___ PROVIDED MATERIAL ___

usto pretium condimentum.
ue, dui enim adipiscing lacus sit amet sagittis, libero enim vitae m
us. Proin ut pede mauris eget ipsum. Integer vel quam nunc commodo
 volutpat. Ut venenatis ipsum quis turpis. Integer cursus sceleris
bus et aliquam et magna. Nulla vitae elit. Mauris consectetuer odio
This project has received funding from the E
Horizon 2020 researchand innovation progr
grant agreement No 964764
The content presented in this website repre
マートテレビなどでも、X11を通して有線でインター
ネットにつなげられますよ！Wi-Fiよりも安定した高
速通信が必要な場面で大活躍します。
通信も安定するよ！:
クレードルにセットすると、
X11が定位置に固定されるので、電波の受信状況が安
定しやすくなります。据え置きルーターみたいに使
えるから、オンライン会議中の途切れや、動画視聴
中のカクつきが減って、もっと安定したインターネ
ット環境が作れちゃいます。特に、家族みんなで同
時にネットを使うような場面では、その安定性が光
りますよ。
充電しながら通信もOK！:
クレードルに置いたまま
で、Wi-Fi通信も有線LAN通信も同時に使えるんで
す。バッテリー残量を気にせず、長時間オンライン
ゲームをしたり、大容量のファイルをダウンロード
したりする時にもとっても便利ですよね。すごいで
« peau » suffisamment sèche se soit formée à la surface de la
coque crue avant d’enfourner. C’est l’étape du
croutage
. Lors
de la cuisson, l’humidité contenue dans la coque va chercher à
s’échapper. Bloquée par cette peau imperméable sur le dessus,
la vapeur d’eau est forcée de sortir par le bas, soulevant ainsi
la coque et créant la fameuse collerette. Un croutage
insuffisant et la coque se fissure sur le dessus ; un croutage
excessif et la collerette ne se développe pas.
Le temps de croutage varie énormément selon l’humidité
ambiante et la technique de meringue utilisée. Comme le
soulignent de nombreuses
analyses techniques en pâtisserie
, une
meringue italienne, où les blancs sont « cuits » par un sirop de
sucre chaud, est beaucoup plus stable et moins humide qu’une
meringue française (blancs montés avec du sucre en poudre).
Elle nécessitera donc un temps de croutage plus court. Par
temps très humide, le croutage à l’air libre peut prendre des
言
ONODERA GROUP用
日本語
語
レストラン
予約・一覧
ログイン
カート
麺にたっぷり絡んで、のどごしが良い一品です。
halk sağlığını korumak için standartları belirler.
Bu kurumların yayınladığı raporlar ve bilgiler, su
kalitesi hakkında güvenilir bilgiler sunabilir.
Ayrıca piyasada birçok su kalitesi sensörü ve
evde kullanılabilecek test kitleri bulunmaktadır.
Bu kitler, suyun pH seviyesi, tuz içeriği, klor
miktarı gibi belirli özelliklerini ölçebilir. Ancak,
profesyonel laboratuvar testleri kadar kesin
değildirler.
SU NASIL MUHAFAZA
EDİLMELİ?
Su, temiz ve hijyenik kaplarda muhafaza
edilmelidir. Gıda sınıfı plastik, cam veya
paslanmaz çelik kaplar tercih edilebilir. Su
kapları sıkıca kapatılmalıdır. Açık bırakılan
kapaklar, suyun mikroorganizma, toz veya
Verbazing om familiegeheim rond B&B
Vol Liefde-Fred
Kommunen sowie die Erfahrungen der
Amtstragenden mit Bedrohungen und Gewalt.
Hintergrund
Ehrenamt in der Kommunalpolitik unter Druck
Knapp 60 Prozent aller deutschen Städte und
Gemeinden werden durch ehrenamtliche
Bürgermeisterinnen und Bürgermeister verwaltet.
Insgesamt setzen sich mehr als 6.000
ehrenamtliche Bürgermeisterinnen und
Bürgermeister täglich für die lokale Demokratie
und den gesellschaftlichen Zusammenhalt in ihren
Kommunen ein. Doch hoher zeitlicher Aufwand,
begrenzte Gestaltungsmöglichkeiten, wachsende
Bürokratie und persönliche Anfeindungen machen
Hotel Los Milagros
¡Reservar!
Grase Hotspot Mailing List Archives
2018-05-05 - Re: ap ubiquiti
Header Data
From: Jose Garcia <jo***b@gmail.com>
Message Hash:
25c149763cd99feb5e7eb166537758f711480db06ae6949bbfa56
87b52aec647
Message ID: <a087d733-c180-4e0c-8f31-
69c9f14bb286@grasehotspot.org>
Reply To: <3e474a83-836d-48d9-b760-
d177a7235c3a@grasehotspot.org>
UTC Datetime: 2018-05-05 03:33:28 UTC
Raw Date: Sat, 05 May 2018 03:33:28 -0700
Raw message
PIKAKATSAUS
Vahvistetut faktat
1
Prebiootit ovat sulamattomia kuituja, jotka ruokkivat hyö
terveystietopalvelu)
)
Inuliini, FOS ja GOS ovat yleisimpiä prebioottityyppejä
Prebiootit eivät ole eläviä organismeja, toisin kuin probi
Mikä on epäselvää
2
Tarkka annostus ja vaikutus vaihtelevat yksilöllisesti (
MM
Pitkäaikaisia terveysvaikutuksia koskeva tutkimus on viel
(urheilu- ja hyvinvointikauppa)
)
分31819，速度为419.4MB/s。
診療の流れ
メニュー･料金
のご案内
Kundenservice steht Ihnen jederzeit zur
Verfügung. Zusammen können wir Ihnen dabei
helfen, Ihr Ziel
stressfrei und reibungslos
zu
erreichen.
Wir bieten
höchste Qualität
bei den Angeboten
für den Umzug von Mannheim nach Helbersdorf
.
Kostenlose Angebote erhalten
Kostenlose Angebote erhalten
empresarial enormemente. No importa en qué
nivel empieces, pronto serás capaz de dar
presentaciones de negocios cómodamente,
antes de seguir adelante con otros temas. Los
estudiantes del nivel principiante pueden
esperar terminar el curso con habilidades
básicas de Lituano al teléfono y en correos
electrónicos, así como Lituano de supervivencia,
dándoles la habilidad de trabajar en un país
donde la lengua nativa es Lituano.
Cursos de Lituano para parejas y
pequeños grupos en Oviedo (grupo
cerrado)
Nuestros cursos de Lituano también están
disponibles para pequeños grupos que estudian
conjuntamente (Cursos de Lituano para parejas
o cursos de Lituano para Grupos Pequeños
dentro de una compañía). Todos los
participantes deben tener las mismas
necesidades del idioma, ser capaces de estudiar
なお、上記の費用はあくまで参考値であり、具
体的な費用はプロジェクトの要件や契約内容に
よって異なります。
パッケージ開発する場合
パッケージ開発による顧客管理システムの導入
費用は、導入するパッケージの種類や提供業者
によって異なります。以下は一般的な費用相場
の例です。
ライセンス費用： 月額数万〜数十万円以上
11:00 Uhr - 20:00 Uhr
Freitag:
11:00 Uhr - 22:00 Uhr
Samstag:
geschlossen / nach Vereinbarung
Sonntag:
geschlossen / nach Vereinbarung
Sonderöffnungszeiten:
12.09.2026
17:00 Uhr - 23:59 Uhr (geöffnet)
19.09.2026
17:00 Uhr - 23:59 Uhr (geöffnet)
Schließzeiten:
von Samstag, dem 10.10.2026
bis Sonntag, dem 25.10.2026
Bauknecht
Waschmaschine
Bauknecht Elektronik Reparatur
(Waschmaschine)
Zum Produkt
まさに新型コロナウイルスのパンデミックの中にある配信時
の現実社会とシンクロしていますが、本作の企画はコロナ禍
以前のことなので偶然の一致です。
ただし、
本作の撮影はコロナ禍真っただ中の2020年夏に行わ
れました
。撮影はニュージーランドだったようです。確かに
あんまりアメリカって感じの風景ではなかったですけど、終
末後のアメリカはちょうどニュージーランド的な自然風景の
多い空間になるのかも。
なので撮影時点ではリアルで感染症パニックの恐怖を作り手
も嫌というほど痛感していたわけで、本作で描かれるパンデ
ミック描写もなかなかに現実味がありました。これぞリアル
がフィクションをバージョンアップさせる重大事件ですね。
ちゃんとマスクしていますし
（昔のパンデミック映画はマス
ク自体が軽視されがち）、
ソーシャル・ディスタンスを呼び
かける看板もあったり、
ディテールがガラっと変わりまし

___

[PROBLEM REQUIREMENTS]: Output the listing above word for word.

[OUTPUT BELOW]:
usto pretium condimentum.
ue, dui enim adipiscing lacus sit amet sagittis, libero enim vitae m
us. Proin ut pede mauris eget ipsum. Integer vel quam nunc commodo
 volutpat. Ut venenatis ipsum quis turpis. Integer cursus sceleris
bus et aliquam et magna. Nulla vitae elit. Mauris consectetuer odio
This project has received funding from the E
Horizon 2020 researchand innovation progr
grant agreement No 964764
The content presented in this website repre
マートテレビなどでも、X11を通して有線でインター
ネットにつなげられますよ！Wi-Fiよりも安定した高
速通信が必要な場面で大活躍します。
通信も安定するよ！:
クレードルにセットすると、
X11が定位置に固定されるので、電波の受信状況が安
定しやすくなります。据え置きルーターみたいに使
えるから、オンライン会議中の途切れや、動画視聴
中のカクつきが減って、もっと安定したインターネ
ット環境が作れちゃいます。特に、家族みんなで同
時にネットを使うような場面では、その安定性が光
りますよ。
充電しながら通信もOK！:
クレードルに置いたまま
で、Wi-Fi通信も有線LAN通信も同時に使えるんで
す。バッテリー残量を気にせず、長時間オンライン
ゲームをしたり、大容量のファイルをダウンロード
したりする時にもとっても便利ですよね。すごいで
« peau » suffisamment sèche se soit formée à la surface de la
coque crue avant d’enfourner. C’est l’étape du
croutage
. Lors
de la cuisson, l’humidité contenue dans la coque va chercher à
s’échapper. Bloquée par cette peau imperméable sur le dessus,
la vapeur d’eau est forcée de sortir par le bas, soulevant ainsi
la coque et créant la fameuse collerette. Un croutage
insuffisant et la coque se fissure sur le dessus ; un croutage
excessif et la collerette ne se développe pas.
Le temps de croutage varie énormément selon l’humidité
ambiante et la technique de meringue utilisée. Comme le
soulignent de nombreuses
analyses techniques en pâtisserie
, une
meringue italienne, où les blancs sont « cuits » par un sirop de
sucre chaud, est beaucoup plus stable et moins humide qu’une
meringue française (blancs montés avec du sucre en poudre).
Elle nécessitera donc un temps de croutage plus court. Par
temps très humide, le croutage à l’air libre peut prendre des
言
ONODERA GROUP用
日本語
語
レストラン
予約・一覧
ログイン
カート
麺にたっぷり絡んで、のどごしが良い一品です。
halk sağlığını korumak için standartları belirler.
Bu kurumların yayınladığı raporlar ve bilgiler, su
kalitesi hakkında güvenilir bilgiler sunabilir.
Ayrıca piyasada birçok su kalitesi sensörü ve
evde kullanılabilecek test kitleri bulunmaktadır.
Bu kitler, suyun pH seviyesi, tuz içeriği, klor
miktarı gibi belirli özelliklerini ölçebilir. Ancak,
profesyonel laboratuvar testleri kadar kesin
değildirler.
SU NASIL MUHAFAZA
EDİLMELİ?
Su, temiz ve hijyenik kaplarda muhafaza
edilmelidir. Gıda sınıfı plastik, cam veya
paslanmaz çelik kaplar tercih edilebilir. Su
kapları sıkıca kapatılmalıdır. Açık bırakılan
kapaklar, suyun mikroorganizma, toz veya
Verbazing om familiegeheim rond B&B
Vol Liefde-Fred
Kommunen sowie die Erfahrungen der
Amtstragenden mit Bedrohungen und Gewalt.
Hintergrund
Ehrenamt in der Kommunalpolitik unter Druck
Knapp 60 Prozent aller deutschen Städte und
Gemeinden werden durch ehrenamtliche
Bürgermeisterinnen und Bürgermeister verwaltet.
Insgesamt setzen sich mehr als 6.000
ehrenamtliche Bürgermeisterinnen und
Bürgermeister täglich für die lokale Demokratie
und den gesellschaftlichen Zusammenhalt in ihren
Kommunen ein. Doch hoher zeitlicher Aufwand,
begrenzte Gestaltungsmöglichkeiten, wachsende
Bürokratie und persönliche Anfeindungen machen
Hotel Los Milagros
¡Reservar!
Grase Hotspot Mailing List Archives
2018-05-05 - Re: ap ubiquiti
Header Data
From: Jose Garcia <jo***b@gmail.com>
Message Hash:
25c149763cd99feb5e7eb166537758f711480db06ae6949bbfa56
87b52aec647
Message ID: <a087d733-c180-4e0c-8f31-
69c9f14bb286@grasehotspot.org>
Reply To: <3e474a83-836d-48d9-b760-
d177a7235c3a@grasehotspot.org>
UTC Datetime: 2018-05-05 03:33:28 UTC
Raw Date: Sat, 05 May 2018 03:33:28 -0700
Raw message
PIKAKATSAUS
Vahvistetut faktat
1
Prebiootit ovat sulamattomia kuituja, jotka ruokkivat hyö
terveystietopalvelu)
)
Inuliini, FOS ja GOS ovat yleisimpiä prebioottityyppejä
Prebiootit eivät ole eläviä organismeja, toisin kuin probi
Mikä on epäselvää
2
Tarkka annostus ja vaikutus vaihtelevat yksilöllisesti (
MM
Pitkäaikaisia terveysvaikutuksia koskeva tutkimus on viel
(urheilu- ja hyvinvointikauppa)
)
分31819，速度为419.4MB/s。
診療の流れ
メニュー･料金
のご案内
Kundenservice steht Ihnen jederzeit zur
Verfügung. Zusammen können wir Ihnen dabei
helfen, Ihr Ziel
stressfrei und reibungslos
zu
erreichen.
Wir bieten
höchste Qualität
bei den Angeboten
für den Umzug von Mannheim nach Helbersdorf
.
Kostenlose Angebote erhalten
Kostenlose Angebote erhalten
empresarial enormemente. No importa en qué
nivel empieces, pronto serás capaz de dar
presentaciones de negocios cómodamente,
antes de seguir adelante con otros temas. Los
estudiantes del nivel principiante pueden
esperar terminar el curso con habilidades
básicas de Lituano al teléfono y en correos
electrónicos, así como Lituano de supervivencia,
dándoles la habilidad de trabajar en un país
donde la lengua nativa es Lituano.
Cursos de Lituano para parejas y
pequeños grupos en Oviedo (grupo
cerrado)
Nuestros cursos de Lituano también están
disponibles para pequeños grupos que estudian
conjuntamente (Cursos de Lituano para parejas
o cursos de Lituano para Grupos Pequeños
dentro de una compañía). Todos los
participantes deben tener las mismas
necesidades del idioma, ser capaces de estudiar
なお、上記の費用はあくまで参考値であり、具
体的な費用はプロジェクトの要件や契約内容に
よって異なります。
パッケージ開発する場合
パッケージ開発による顧客管理システムの導入
費用は、導入するパッケージの種類や提供業者
によって異なります。以下は一般的な費用相場
の例です。
ライセンス費用： 月額数万〜数十万円以上
11:00 Uhr - 20:00 Uhr
Freitag:
11:00 Uhr - 22:00 Uhr
Samstag:
geschlossen / nach Vereinbarung
Sonntag:
geschlossen / nach Vereinbarung
Sonderöffnungszeiten:
12.09.2026
17:00 Uhr - 23:59 Uhr (geöffnet)
19.09.2026
17:00 Uhr - 23:59 Uhr (geöffnet)
Schließzeiten:
von Samstag, dem 10.10.2026
bis Sonntag, dem 25.10.2026
Bauknecht
Waschmaschine
Bauknecht Elektronik Reparatur
(Waschmaschine)
Zum Produkt
まさに新型コロナウイルスのパンデミックの中にある配信時
の現実社会とシンクロしていますが、本作の企画はコロナ禍
以前のことなので偶然の一致です。
ただし、
本作の撮影はコロナ禍真っただ中の2020年夏に行わ
れました
。撮影はニュージーランドだったようです。確かに
あんまりアメリカって感じの風景ではなかったですけど、終
末後のアメリカはちょうどニュージーランド的な自然風景の
多い空間になるのかも。
なので撮影時点ではリアルで感染症パニックの恐怖を作り手
も嫌というほど痛感していたわけで、本作で描かれるパンデ
ミック描写もなかなかに現実味がありました。これぞリアル
がフィクションをバージョンアップさせる重大事件ですね。
ちゃんとマスクしていますし
（昔のパンデミック映画はマス
ク自体が軽視されがち）、
ソーシャル・ディスタンスを呼び
かける看板もあったり、
ディテールがガラっと変わりまし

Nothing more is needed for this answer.